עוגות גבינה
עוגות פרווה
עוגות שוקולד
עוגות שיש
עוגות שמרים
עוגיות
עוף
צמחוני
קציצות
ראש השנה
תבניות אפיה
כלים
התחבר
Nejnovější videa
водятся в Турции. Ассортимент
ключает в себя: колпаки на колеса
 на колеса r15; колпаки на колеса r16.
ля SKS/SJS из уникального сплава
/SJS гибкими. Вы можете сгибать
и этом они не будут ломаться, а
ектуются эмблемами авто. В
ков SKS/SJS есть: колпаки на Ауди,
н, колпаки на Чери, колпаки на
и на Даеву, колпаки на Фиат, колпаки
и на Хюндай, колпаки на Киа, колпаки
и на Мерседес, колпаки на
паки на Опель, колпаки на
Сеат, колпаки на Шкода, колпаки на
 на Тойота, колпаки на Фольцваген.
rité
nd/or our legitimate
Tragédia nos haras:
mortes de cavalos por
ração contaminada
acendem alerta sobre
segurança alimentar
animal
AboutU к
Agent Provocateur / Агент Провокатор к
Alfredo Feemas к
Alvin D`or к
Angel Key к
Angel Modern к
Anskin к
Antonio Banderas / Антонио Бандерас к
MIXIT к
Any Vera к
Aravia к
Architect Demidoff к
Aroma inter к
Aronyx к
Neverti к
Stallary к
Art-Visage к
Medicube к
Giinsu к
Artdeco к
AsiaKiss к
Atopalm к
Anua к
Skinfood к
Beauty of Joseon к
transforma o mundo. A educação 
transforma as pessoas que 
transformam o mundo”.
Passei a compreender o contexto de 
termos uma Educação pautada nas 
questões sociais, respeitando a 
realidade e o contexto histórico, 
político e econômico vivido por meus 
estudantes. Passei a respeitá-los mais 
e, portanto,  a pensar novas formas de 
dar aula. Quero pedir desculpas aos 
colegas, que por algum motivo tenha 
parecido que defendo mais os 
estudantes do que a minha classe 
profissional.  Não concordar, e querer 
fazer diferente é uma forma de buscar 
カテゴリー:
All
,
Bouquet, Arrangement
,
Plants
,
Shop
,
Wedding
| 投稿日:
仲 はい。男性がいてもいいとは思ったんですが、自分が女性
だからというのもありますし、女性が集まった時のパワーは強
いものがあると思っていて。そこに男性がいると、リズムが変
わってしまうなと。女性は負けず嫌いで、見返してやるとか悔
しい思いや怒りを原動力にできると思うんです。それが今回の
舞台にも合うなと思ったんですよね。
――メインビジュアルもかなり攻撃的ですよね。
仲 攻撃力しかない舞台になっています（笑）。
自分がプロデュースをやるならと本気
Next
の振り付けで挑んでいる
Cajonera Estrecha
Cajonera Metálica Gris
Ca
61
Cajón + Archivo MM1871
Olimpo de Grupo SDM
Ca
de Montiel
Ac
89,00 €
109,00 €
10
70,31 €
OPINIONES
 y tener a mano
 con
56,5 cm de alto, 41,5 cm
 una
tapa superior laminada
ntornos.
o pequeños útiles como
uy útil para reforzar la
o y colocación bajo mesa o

☆ ☆ ☆ ☆ ☆

- YOUR GOAL -
Give every part of the material again, exactly as written.

- EXERCISE RESPONSE -
עוגות גבינה
עוגות פרווה
עוגות שוקולד
עוגות שיש
עוגות שמרים
עוגיות
עוף
צמחוני
קציצות
ראש השנה
תבניות אפיה
כלים
התחבר
Nejnovější videa
водятся в Турции. Ассортимент
ключает в себя: колпаки на колеса
 на колеса r15; колпаки на колеса r16.
ля SKS/SJS из уникального сплава
/SJS гибкими. Вы можете сгибать
и этом они не будут ломаться, а
ектуются эмблемами авто. В
ков SKS/SJS есть: колпаки на Ауди,
н, колпаки на Чери, колпаки на
и на Даеву, колпаки на Фиат, колпаки
и на Хюндай, колпаки на Киа, колпаки
и на Мерседес, колпаки на
паки на Опель, колпаки на
Сеат, колпаки на Шкода, колпаки на
 на Тойота, колпаки на Фольцваген.
rité
nd/or our legitimate
Tragédia nos haras:
mortes de cavalos por
ração contaminada
acendem alerta sobre
segurança alimentar
animal
AboutU к
Agent Provocateur / Агент Провокатор к
Alfredo Feemas к
Alvin D`or к
Angel Key к
Angel Modern к
Anskin к
Antonio Banderas / Антонио Бандерас к
MIXIT к
Any Vera к
Aravia к
Architect Demidoff к
Aroma inter к
Aronyx к
Neverti к
Stallary к
Art-Visage к
Medicube к
Giinsu к
Artdeco к
AsiaKiss к
Atopalm к
Anua к
Skinfood к
Beauty of Joseon к
transforma o mundo. A educação 
transforma as pessoas que 
transformam o mundo”.
Passei a compreender o contexto de 
termos uma Educação pautada nas 
questões sociais, respeitando a 
realidade e o contexto histórico, 
político e econômico vivido por meus 
estudantes. Passei a respeitá-los mais 
e, portanto,  a pensar novas formas de 
dar aula. Quero pedir desculpas aos 
colegas, que por algum motivo tenha 
parecido que defendo mais os 
estudantes do que a minha classe 
profissional.  Não concordar, e querer 
fazer diferente é uma forma de buscar 
カテゴリー:
All
,
Bouquet, Arrangement
,
Plants
,
Shop
,
Wedding
| 投稿日:
仲 はい。男性がいてもいいとは思ったんですが、自分が女性
だからというのもありますし、女性が集まった時のパワーは強
いものがあると思っていて。そこに男性がいると、リズムが変
わってしまうなと。女性は負けず嫌いで、見返してやるとか悔
しい思いや怒りを原動力にできると思うんです。それが今回の
舞台にも合うなと思ったんですよね。
――メインビジュアルもかなり攻撃的ですよね。
仲 攻撃力しかない舞台になっています（笑）。
自分がプロデュースをやるならと本気
Next
の振り付けで挑んでいる
Cajonera Estrecha
Cajonera Metálica Gris
Ca
61
Cajón + Archivo MM1871
Olimpo de Grupo SDM
Ca
de Montiel
Ac
89,00 €
109,00 €
10
70,31 €
OPINIONES
 y tener a mano
 con
56,5 cm de alto, 41,5 cm
 una
tapa superior laminada
ntornos.
o pequeños útiles como
uy útil para reforzar la
o y colocación bajo mesa o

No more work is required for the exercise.